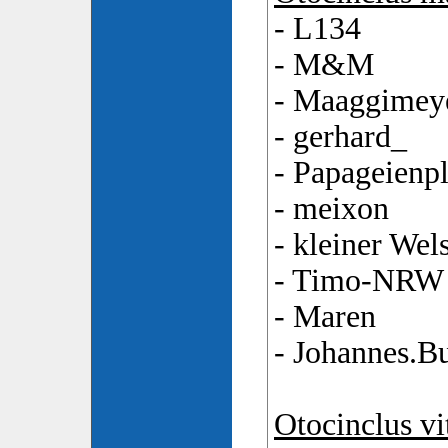
- L134
- M&M
- Maaggimey
- gerhard_
- Papageienpl
- meixon
- kleiner Wel
- Timo-NRW
- Maren
- Johannes.B
Otocinclus vi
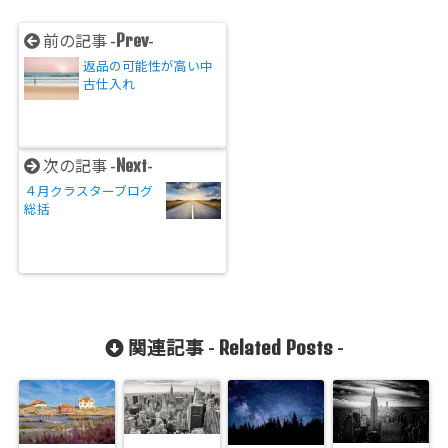
Prev
前の記事 -
-
返品の可能性が高い中
古仕入れ
Next
次の記事 -
-
４月クラスターブログ
総括
Related Posts
関連記事 -
-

■ **TASK**
With the pictures dropped, give every entry above again exactly.

■ **WRITTEN ANSWER**
- L134
- M&M
- Maaggimey
- gerhard_
- Papageienpl
- meixon
- kleiner Wel
- Timo-NRW
- Maren
- Johannes.B
Otocinclus vi
Prev
前の記事 -
-
返品の可能性が高い中
古仕入れ
Next
次の記事 -
-
４月クラスターブログ
総括
Related Posts
関連記事 -
-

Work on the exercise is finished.